### Study material:
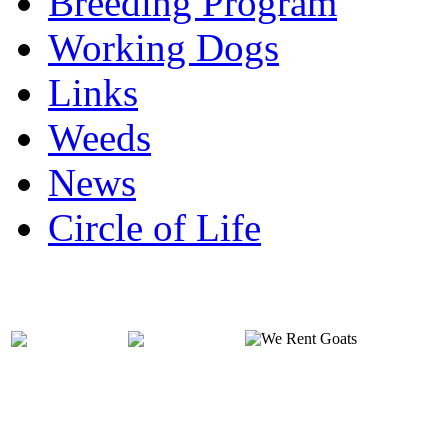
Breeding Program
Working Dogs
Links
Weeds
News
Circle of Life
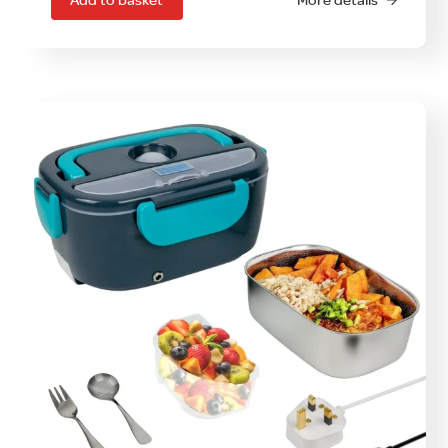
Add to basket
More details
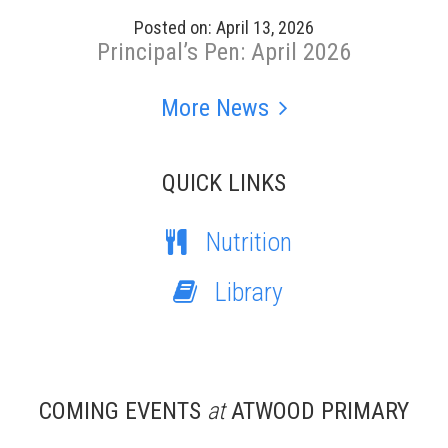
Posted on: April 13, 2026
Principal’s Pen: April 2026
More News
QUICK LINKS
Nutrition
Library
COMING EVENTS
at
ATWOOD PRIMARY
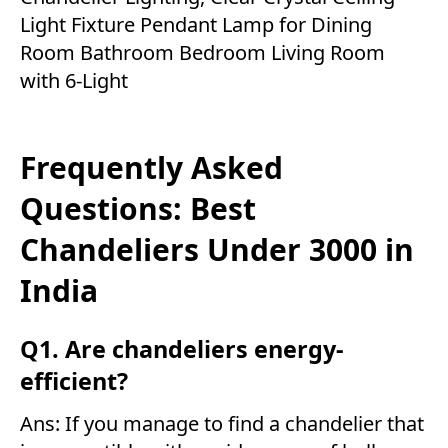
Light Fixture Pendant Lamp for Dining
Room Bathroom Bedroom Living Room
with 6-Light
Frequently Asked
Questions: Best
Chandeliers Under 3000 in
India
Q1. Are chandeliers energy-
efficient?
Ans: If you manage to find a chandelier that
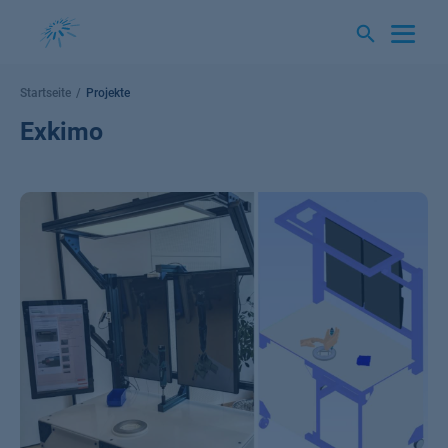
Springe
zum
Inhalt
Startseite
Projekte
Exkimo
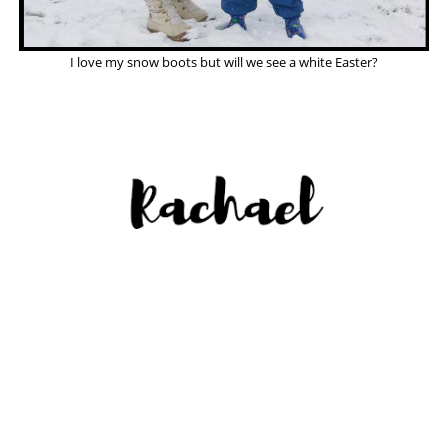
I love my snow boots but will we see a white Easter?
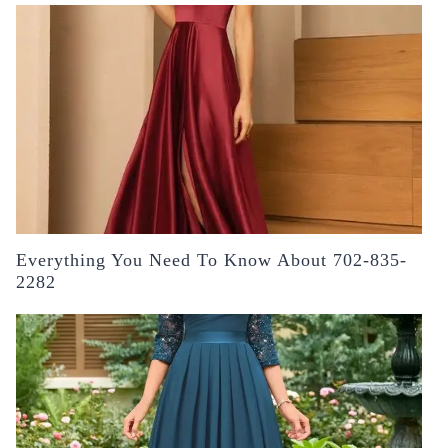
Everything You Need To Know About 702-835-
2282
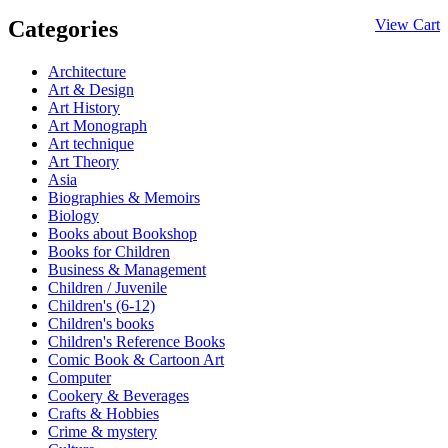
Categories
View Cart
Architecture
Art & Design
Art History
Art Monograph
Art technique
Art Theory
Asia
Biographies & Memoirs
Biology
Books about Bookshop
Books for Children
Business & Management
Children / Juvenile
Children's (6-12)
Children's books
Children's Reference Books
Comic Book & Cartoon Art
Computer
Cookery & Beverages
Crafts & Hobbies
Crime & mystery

...

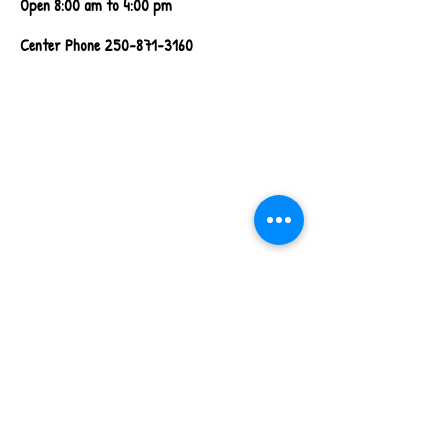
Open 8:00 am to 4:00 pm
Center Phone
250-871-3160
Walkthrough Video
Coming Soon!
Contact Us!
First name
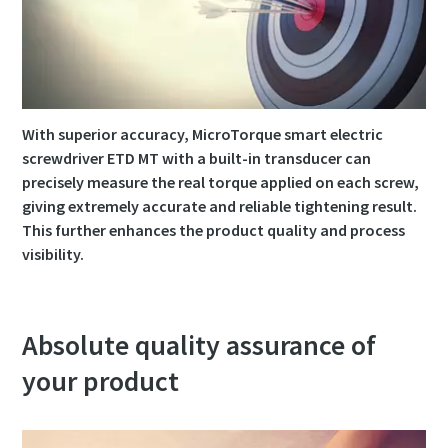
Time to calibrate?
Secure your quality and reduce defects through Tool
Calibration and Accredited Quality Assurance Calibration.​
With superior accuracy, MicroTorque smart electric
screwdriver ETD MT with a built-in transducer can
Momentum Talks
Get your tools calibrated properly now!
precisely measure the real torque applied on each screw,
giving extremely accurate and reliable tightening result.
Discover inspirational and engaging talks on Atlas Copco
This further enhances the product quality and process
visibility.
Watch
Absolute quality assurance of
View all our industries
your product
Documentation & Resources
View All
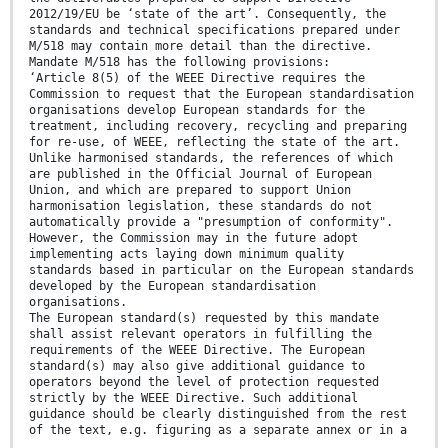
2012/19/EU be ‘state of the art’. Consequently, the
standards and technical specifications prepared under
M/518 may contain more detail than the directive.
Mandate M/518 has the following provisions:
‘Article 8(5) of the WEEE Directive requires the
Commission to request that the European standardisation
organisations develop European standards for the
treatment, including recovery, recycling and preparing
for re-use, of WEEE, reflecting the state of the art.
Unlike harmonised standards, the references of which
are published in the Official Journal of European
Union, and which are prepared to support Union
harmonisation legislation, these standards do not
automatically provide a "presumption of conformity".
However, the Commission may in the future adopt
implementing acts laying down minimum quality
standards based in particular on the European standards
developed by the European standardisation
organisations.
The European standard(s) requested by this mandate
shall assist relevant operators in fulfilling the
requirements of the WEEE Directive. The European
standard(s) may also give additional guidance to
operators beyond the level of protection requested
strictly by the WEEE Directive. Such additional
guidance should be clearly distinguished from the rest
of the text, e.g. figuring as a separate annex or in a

### Task instructions:
Locate the word "Children" in the data above. Copy every line carrying it.

### Answer to this problem:
Books for Children
Children / Juvenile
Children's (6-12)
Children's books
Children's Reference Books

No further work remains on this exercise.